At yesterday’s hearing, German Left Party MP Sevim Dagdelen was present as an observer along with the German ambassador to the UK, Dr Peter Ammon. But a delegation of medical observers from Doctors4Assange was blocked from entering the public gallery. Court officials refused them access, despite members of the public volunteering to give up their seats.

The advocacy group Bridges for Media Freedom has announced that 25 MPs from across Europe will attend next year’s extradition hearing at Belmarsh Magistrates Court as official observers. The European Parliament, the Bundestag, and the Italian Senate all held events this past month to discuss the extradition moves against Assange, and MPs from Germany, Italy, and the European Parliament will travel to London in February.

Their actions are in stark contrast to the UK Conservative government, which has ruthlessly hounded Assange, along with swathes of Labour MPs who lent their support to the state witch-hunt, reflecting the geostrategic alignment of British imperialism with the United States.

While even right-wing MPs across Europe are speaking out, Labour leader Jeremy Corbyn and Shadow Home Secretary Diane Abbott have maintained their silence. After claiming in April to oppose Assange’s extradition to the US, the pair fell into line after they were challenged by an alliance of Blairites and Tories demanding that Assange be sent to Sweden to face a then non-existent (and now dropped) preliminary investigation into bogus sexual allegations concocted by the Swedish state.

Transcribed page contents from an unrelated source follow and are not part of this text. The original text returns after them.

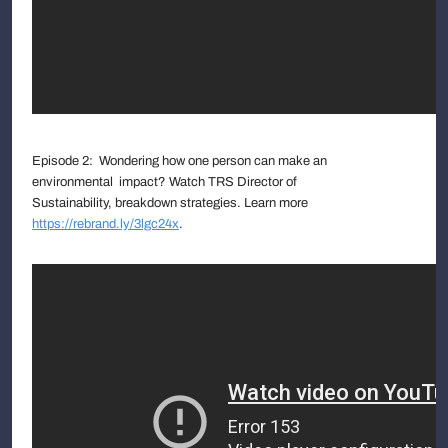
Episode 2: Wondering how one person can make an
environmental impact? Watch TRS Director of
Sustainability, breakdown strategies. Learn more
https://rebrand.ly/3lgc24x
.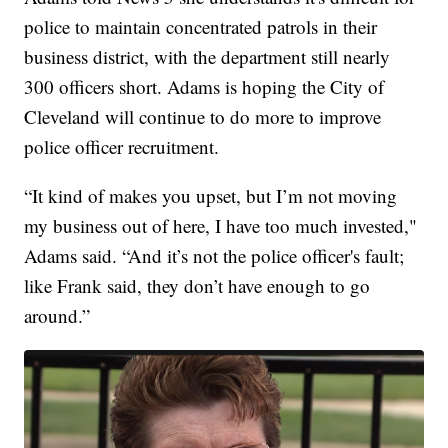
police to maintain concentrated patrols in their
business district, with the department still nearly
300 officers short. Adams is hoping the City of
Cleveland will continue to do more to improve
police officer recruitment.
“It kind of makes you upset, but I’m not moving
my business out of here, I have too much invested,"
Adams said. “And it’s not the police officer's fault;
like Frank said, they don’t have enough to go
around.”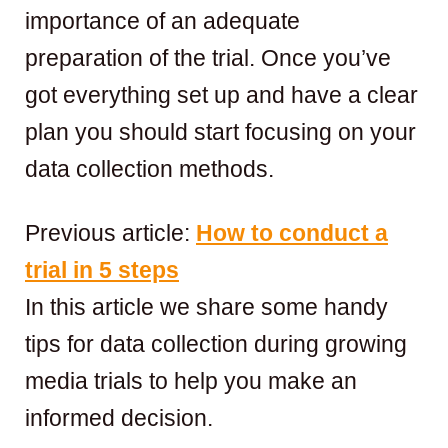
importance of an adequate
preparation of the trial. Once you’ve
got everything set up and have a clear
plan you should start focusing on your
data collection methods.
Previous article:
How to conduct a
trial in 5 steps
In this article we share some handy
tips for data collection during growing
media trials to help you make an
informed decision.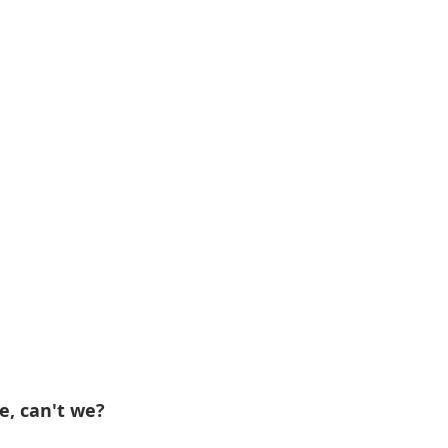
e, can't we?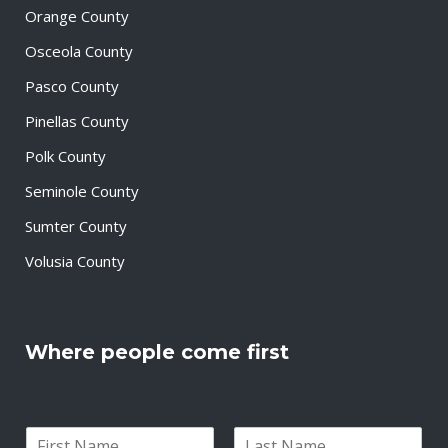
Orange County
Osceola County
Pasco County
Pinellas County
Polk County
Seminole County
Sumter County
Volusia County
Where people come first
N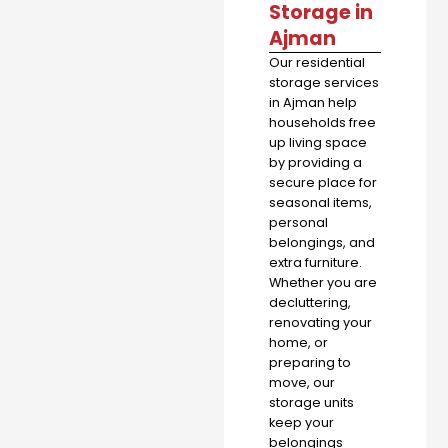
Storage in
Ajman
Our residential
storage services
in Ajman help
households free
up living space
by providing a
secure place for
seasonal items,
personal
belongings, and
extra furniture.
Whether you are
decluttering,
renovating your
home, or
preparing to
move, our
storage units
keep your
belongings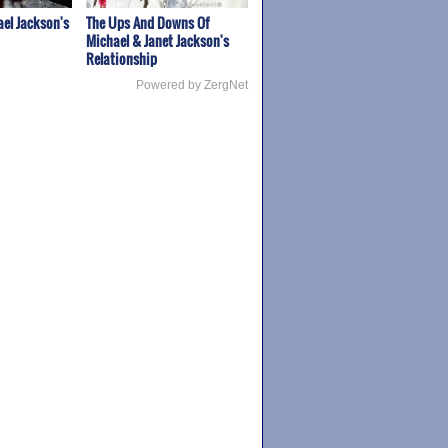
el Jackson's
The Ups And Downs Of
Michael & Janet Jackson's
Relationship
Powered by ZergNet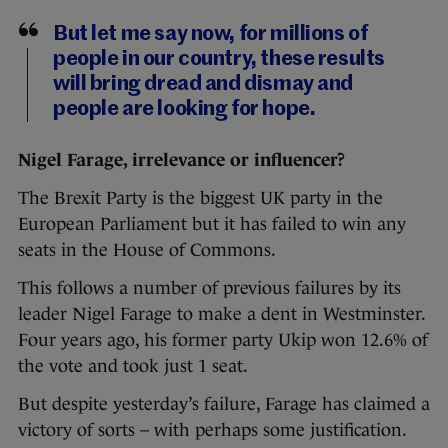
But let me say now, for millions of
people in our country, these results
will bring dread and dismay and
people are looking for hope.
Nigel Farage, irrelevance or influencer?
The Brexit Party is the biggest UK party in the
European Parliament but it has failed to win any
seats in the House of Commons.
This follows a number of previous failures by its
leader Nigel Farage to make a dent in Westminster.
Four years ago, his former party Ukip won 12.6% of
the vote and took just 1 seat.
But despite yesterday’s failure, Farage has claimed a
victory of sorts – with perhaps some justification.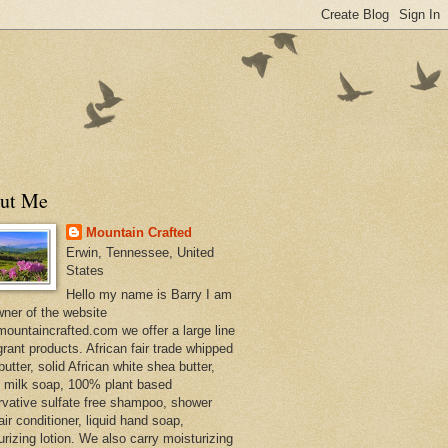
ut Me
Mountain Crafted
Erwin, Tennessee, United
States
Hello my name is Barry I am
wner of the website
ountaincrafted.com we offer a large line
grant products. African fair trade whipped
utter, solid African white shea butter,
s milk soap, 100% plant based
rvative sulfate free shampoo, shower
air conditioner, liquid hand soap,
urizing lotion. We also carry moisturizing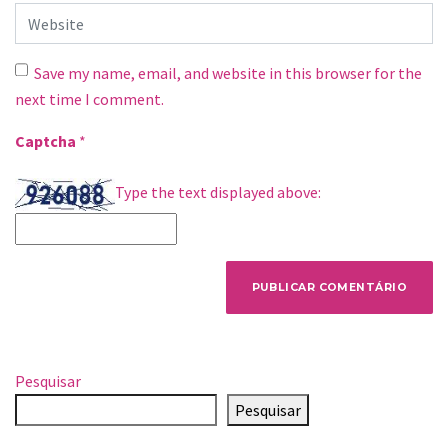
Website
Save my name, email, and website in this browser for the
next time I comment.
Captcha
*
Type the text displayed above:
Pesquisar
Pesquisar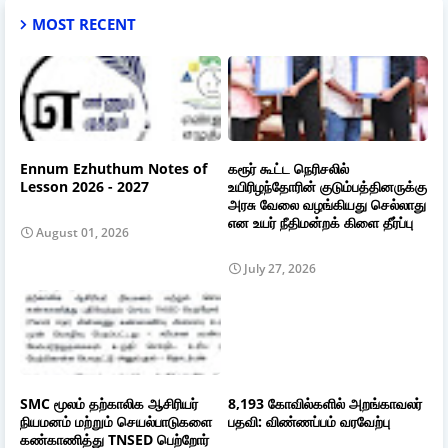
MOST RECENT
Ennum Ezhuthum Notes of
கரூர் கூட்ட நெரிசலில்
Lesson 2026 - 2027
உயிரிழந்தோரின் குடும்பத்தினருக்கு
அரசு வேலை வழங்கியது செல்லாது
என உயர் நீதிமன்றக் கிளை தீர்ப்பு
August 01, 2026
July 27, 2026
SMC மூலம் தற்காலிக ஆசிரியர்
8,193 கோவில்களில் அறங்காவலர்
நியமனம் மற்றும் செயல்பாடுகளை
பதவி: விண்ணப்பம் வரவேற்பு
கண்காணித்து TNSED பெற்றோர்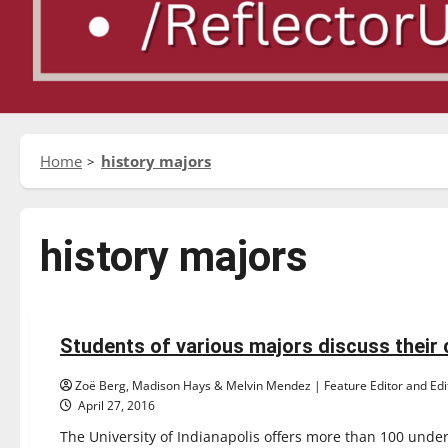
Home
history majors
history majors
Feature
Students of various majors discuss their
12 minutes read
Zoë Berg, Madison Hays & Melvin Mendez | Feature Editor and Edit
April 27, 2016
The University of Indianapolis offers more than 100 unde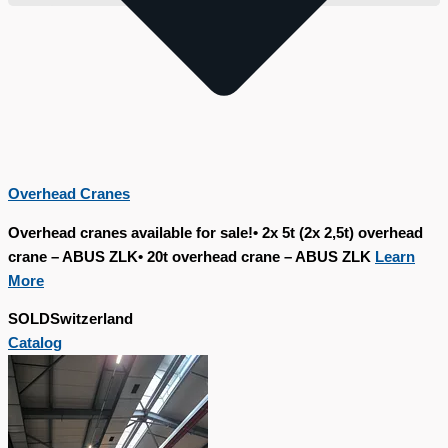
Overhead Cranes
Overhead cranes available for sale!• 2x 5t (2x 2,5t) overhead
crane – ABUS ZLK• 20t overhead crane – ABUS ZLK
Learn
More
SOLD
Switzerland
Catalog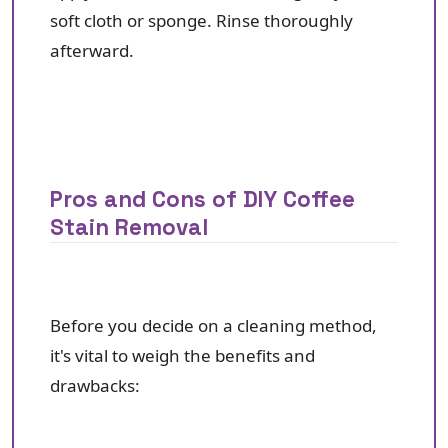
soft cloth or sponge. Rinse thoroughly
afterward.
Pros and Cons of DIY Coffee
Stain Removal
Before you decide on a cleaning method,
it's vital to weigh the benefits and
drawbacks: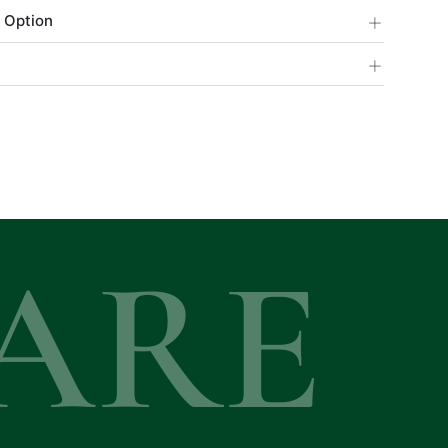
+
 Option
+
ARE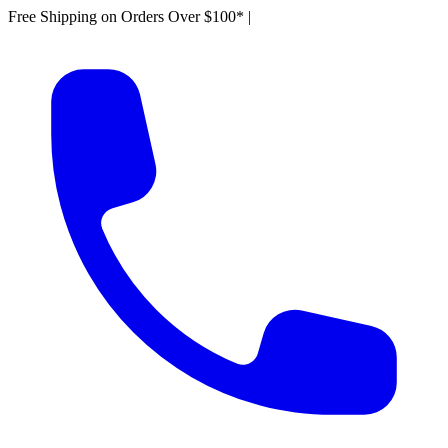
Free Shipping on Orders Over $100*
|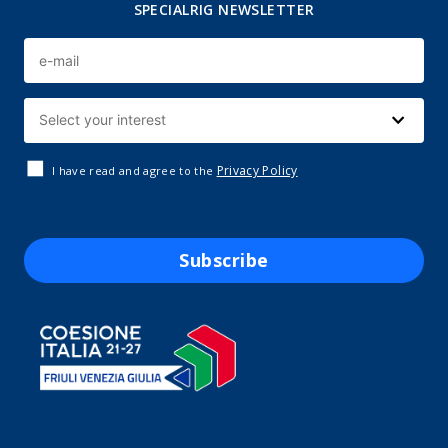
SPECIALRIG NEWSLETTER
Privacy Policy
I have read and agree to the
Subscribe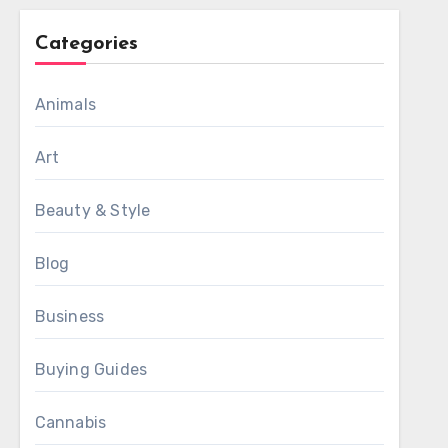
Categories
Animals
Art
Beauty & Style
Blog
Business
Buying Guides
Cannabis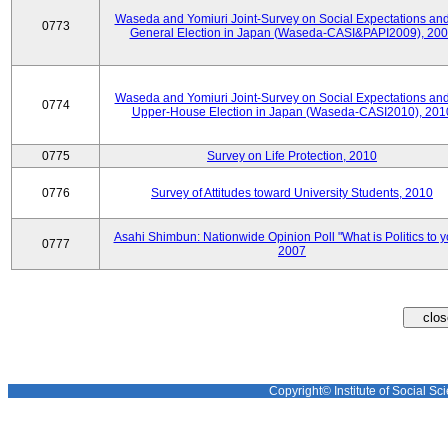
Waseda and Yomiuri Joint-Survey on Social Expectations and
0773
General Election in Japan (Waseda-CASI&PAPI2009), 20
Waseda and Yomiuri Joint-Survey on Social Expectations and
0774
Upper-House Election in Japan (Waseda-CASI2010), 201
0775
Survey on Life Protection, 2010
0776
Survey of Attitudes toward University Students, 2010
Asahi Shimbun: Nationwide Opinion Poll "What is Politics to 
0777
2007
Copyright© Institute of Social Sci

In Europe, where trade and military tensions with the US are growing, sections of the political establishment, from the Left Party in Germany to the Five Star Movement in Italy, have been willing to condemn US human rights violations while extolling “the foundations of European democracies.”

The relentless state persecution of Assange and the use of the Espionage Act to target WikiLeaks for exposing war crimes, express a turn to authoritarian forms of rule, not just in the US and UK, but in every country. In France, the Macron government deploys tanks and military police against striking workers and organises the mass round-up of political opponents. In Germany, the ruling class has promoted the far-right Alternative for Germany (AfD) as the main opposition party as it seeks to criminalise the left and build up the state against opposition from below.

The defense of Assange is inseparable from the struggle against austerity, war, the rise of the far-right and moves towards dictatorial forms of rule. His freedom can only be won through the mobilization of a mass political movement of the working class against capitalism and in the fight for socialism.

Speaking after the hearing, WikiLeaks Ambassador Joseph Farrell told the WSWS, “It was very interesting the way that previously the magistrate had been very clear that this case was going to be a five-day hearing with perhaps a bit of spillover … It was very encouraging to see that the magistrate changed completely today and was talking about a four-week hearing.

“The access to Julian from the legal team has still been very, very poor. The legal team put in a request for the magistrate to make an application, which she wouldn’t do. She said that she would expect the prison to make Julian available to the legal team. But it’s the time of year at the prison when everything is locked down for Christmas, and family days and visits are limited and get canceled regularly.

“One would expect Julian’s lawyer, Gareth Peirce, to be able to see him many more times than she has. There was a long period when she couldn’t see him. The legal team took months and months to get the prison to give him a computer that he could review the evidence against him on. He got a computer, but it wasn’t fit for purpose.”

Farrell explained that there was a groundswell of support for Assange, “There’s been a torrent of open letters by the medical doctors. Australian lawyers sent a very, very good letter to [Australian Prime Minister] Scott Morrison. Also an open letter of hundreds of journalists that’s been growing ever since. There is a lot of support for Julian and that’s because everyone understands the implications of this case. It’s a press freedom issue. To extradite him would mean that anyone could be extradited for anything that they write about any government that finds it unsavoury.”